As part of the Alaska Industrial Development and Export Authority’s Interior Energy Project, IGU purchased Pentex Natural Gas Co., including its subsidiaries Fairbanks Natural Gas and the Titan LNG plant near Point Mackenzie on Cook Inlet. The consequence is the establishment of IGU as a single, consolidated gas utility for the Fairbanks region of the Alaska Interior. The concept is to greatly expand the availability of natural gas in the region, as an affordable means of heating buildings, and to alleviate severe air pollution resulting from the widespread use of wood burning stoves.

LNG options

The base plan for the Interior Energy Project involves the construction of expanded LNG storage facilities in Fairbanks along with a two-stage expansion of the Titan LNG plant. However, Siemens and Knikatnu, the Native village corporation for Knik and Wasilla, have proposed the construction of a new LNG plant on a spur of the Alaska Railroad, on Native land near the city of Houston. LNG would be shipped to Fairbanks by railroad. The concept would involve Siemens financing the plant construction and ultimately supplying LNG to Fairbanks at some workable price. The company had been negotiating a possible gas supply from Cook Inlet for the plant. Siemens would construct the plant using a standard modular design that could be expanded as needed.

The Titan plant, on the other hand, would continue to be owned by IGU. The utility would manage the plant expansion and would fund the expansion project primarily through bonding. The utility would recover the expansion costs through the rates that it charges for gas supplies in Fairbanks.

Based on potential gas uptake rates by Fairbanks consumers, as assessed by an external consultant, and on estimated costs for expanding LNG supplies, IGU has an expectation that the project will prove viable. However, the utility has been considering both potential means of increasing the LNG supply: the Titan expansion and the Siemens proposal. The utility had hoped to reach a point where both options were sufficiently well defined to do a side-by-side comparison of their relative economics.

Siemens MOU

In October the IGU board agreed on the MOU with Siemens that would enable confidential negotiations over the specifics of the Siemens plan. The first stage of the negotiations would lead to a term sheet for the LNG supply. The term sheet would enable Siemens to finalize the design of the required LNG facilities, thus enabling the company to make a firm price offer to IGU for the LNG.

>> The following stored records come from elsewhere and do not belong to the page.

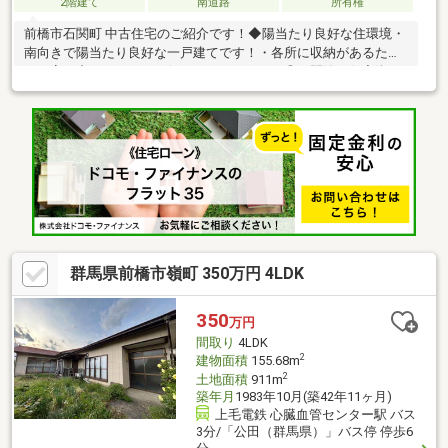
2階建て
南道路
所有権
前橋市石関町 中古住宅のご紹介です！◆陽当たり良好な住環境・
南向きで陽当たり良好な一戸建てです！・各所に収納があるた
め、家の中をすっきりと保つことができます◎・閑静な住宅街で
落ち着いた暮らしが叶います。・投資用物件としてもおすすめで
す♪◆交通アクセス良好！・上毛電気鉄道「赤坂駅」まで徒歩約8
分の好立地！・群馬県道3号まで車で約2分と、お車でのアクセス
もスムーズな立地です。◆周辺施設ご紹介・ローソン 前橋上泉町
南店：徒歩約9分（約700m）・ベイシア 前橋モール店：車で約3
分（約1，800m）・スギドラッグ 東片貝店：車で約5分（約1，
800m）
群馬県前橋市嶺町 350万円 4LDK
350
万円
間取り
4LDK
2
建物面積
155.68m
2
土地面積
911m
築年月
1983年10月(築42年11ヶ月)
上毛電鉄 心臓血管センター駅 バス
3分/「公田（群馬県）」バス停 停歩6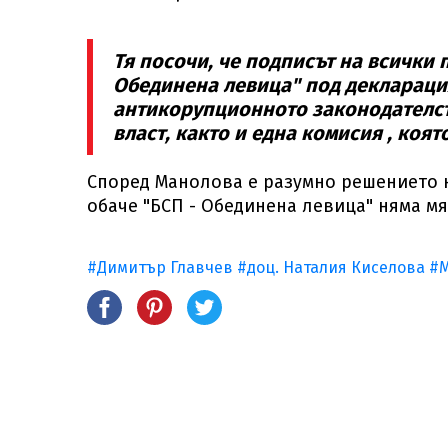
Тя посочи, че подписът на всички 
Обединена левица" под деклараци
антикорупционното законодателств
власт, както и една комисия , коя
Според Манолова е разумно решението н
обаче "БСП - Обединена левица" няма мя
#Димитър Главчев
#доц. Наталия Киселова
#М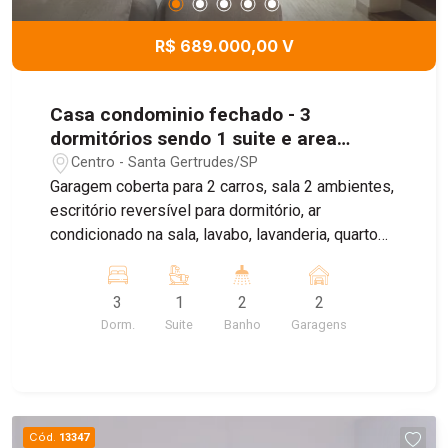
R$ 689.000,00 V
Casa condominio fechado - 3
dormitórios sendo 1 suite e area
gourmet- Santa Gertrudes - SP
Centro - Santa Gertrudes/SP
Garagem coberta para 2 carros, sala 2 ambientes,
escritório reversível para dormitório, ar
condicionado na sala, lavabo, lavanderia, quarto
de despensa, área gourmet com cozinha, no piso
superior 3 dormitórios com armários e um suite
3
1
2
2
com ar condicionado e varanda e banheiro social.
Dorm.
Suite
Banho
Garagens
Condominio com piscina, salão de festa e
playground
Cód.
13347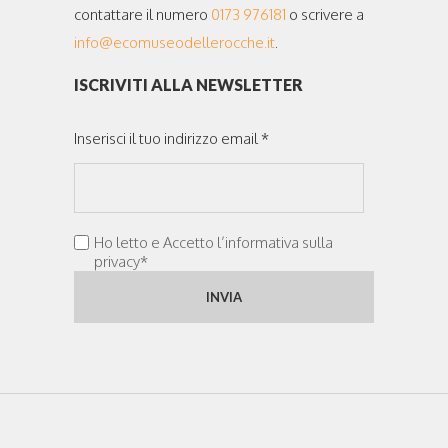
contattare il numero
0173 976181
o scrivere a
info@ecomuseodellerocche.it
.
ISCRIVITI ALLA NEWSLETTER
Inserisci il tuo indirizzo email *
Ho letto e Accetto l’informativa sulla
privacy*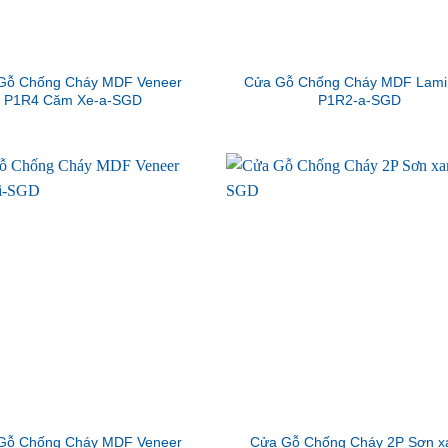
Gỗ Chống Cháy MDF Veneer
Cửa Gỗ Chống Cháy MDF Lami
P1R4 Căm Xe-a-SGD
P1R2-a-SGD
Gỗ Chống Cháy MDF Veneer
Cửa Gỗ Chống Cháy 2P Sơn x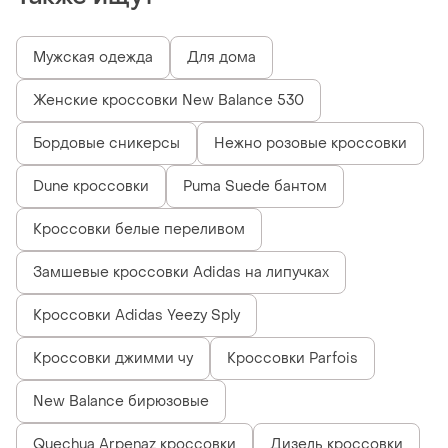
Мужская одежда
Для дома
Женские кроссовки New Balance 530
Бордовые сникерсы
Нежно розовые кроссовки
Dune кроссовки
Puma Suede бантом
Кроссовки белые переливом
Замшевые кроссовки Adidas на липучках
Кроссовки Adidas Yeezy Sply
Кроссовки джимми чу
Кроссовки Parfois
New Balance бирюзовые
Quechua Arpenaz кроссовки
Дизель кроссовки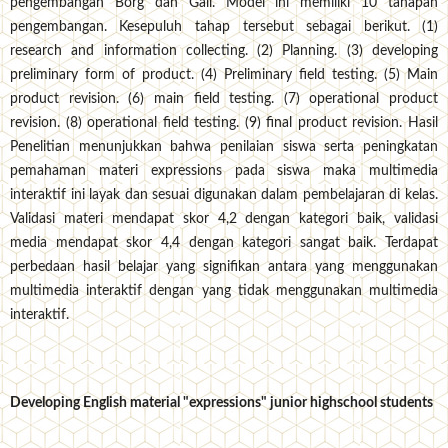
pengembangan Borg dan Gall. Model ini memiliki 10 tahapan
pengembangan. Kesepuluh tahap tersebut sebagai berikut. (1)
research and information collecting. (2) Planning. (3) developing
preliminary form of product. (4) Preliminary field testing. (5) Main
product revision. (6) main field testing. (7) operational product
revision. (8) operational field testing. (9) final product revision. Hasil
Penelitian menunjukkan bahwa penilaian siswa serta peningkatan
pemahaman materi expressions pada siswa maka multimedia
interaktif ini layak dan sesuai digunakan dalam pembelajaran di kelas.
Validasi materi mendapat skor 4,2 dengan kategori baik, validasi
media mendapat skor 4,4 dengan kategori sangat baik. Terdapat
perbedaan hasil belajar yang signifikan antara yang menggunakan
multimedia interaktif dengan yang tidak menggunakan multimedia
interaktif.
Developing English material "expressions" junior highschool students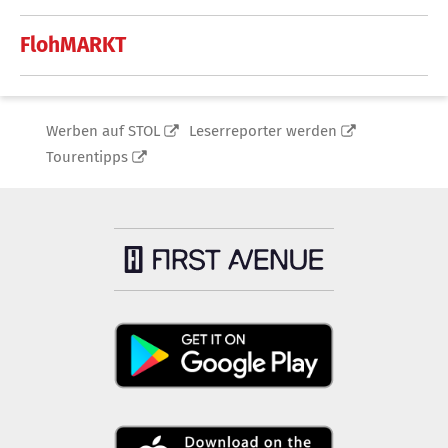
FlohMARKT
Werben auf STOL
Leserreporter werden
Tourentipps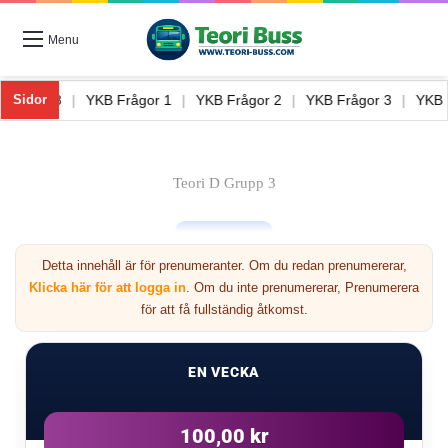
Menu
Teori Buss 8
|
YKB Frågor 1
|
YKB Frågor 2
|
YKB Frågor 3
|
Y
Sidor
Teori D Grupp 3
Detta innehåll är för prenumeranter. Om du redan prenumererar,
Klicka här för att logga in
. Om du inte prenumererar, Prenumerera
för att få fullständig åtkomst.
Nästa
EN VECKA
3
100,00 kr
Förre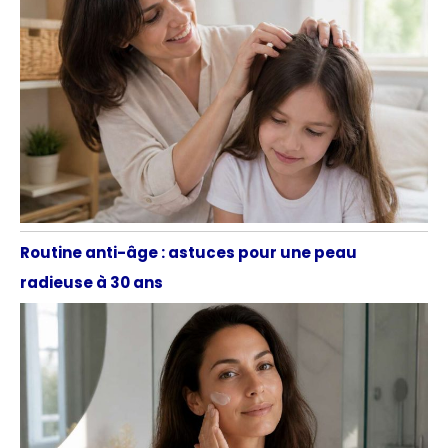
Routine anti-âge : astuces pour une peau
radieuse à 30 ans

However, no term sheet has been agreed thus far. Because of the confidential nature of the negotiations, there is no public information regarding whatever issues have arisen in the discussions between IGU and Siemens. It appears from comments made during the April 9 board meeting, that negotiations had run aground, with contention over the scope of the Siemens system, issues such as accountability for some of the project risks, and questions regarding the potential gas supply for the Siemens plant. IGU General Manager Dan Britton commented that the utility’s counsel, Robin Brenna, had sent a confidential memo to the board, outlining the issues that the IGU team viewed as unresolvable through future negotiations.

Board member views

Lee and Norland, in opposing the termination of the MOU, commented that they did not feel that they had enough specific information about the nature of the areas of disagreement between IGU and Siemens. Norland commented that she had heard different versions of what had happened and that there is a need to clarify exactly what Siemens thinks about the project. Lee said that she thinks that there are differences between Siemens’ and IGU’s views of the negotiations.

Other board members expressed views that the negotiations had reached an impasse, with reasons that had been thoroughly discussed. Board member Gary Wilken said that he respects the professional views of Britton and Brenna in recommending an end to negotiations.

Meanwhile, at the beginning of February the IGU board commissioned Braemar Technical Services to proceed with the front-end engineering and design for the expansion of the Titan LNG plant. The FEED project, expected to complete by early November, will pin down a budget and plan for the expansion project.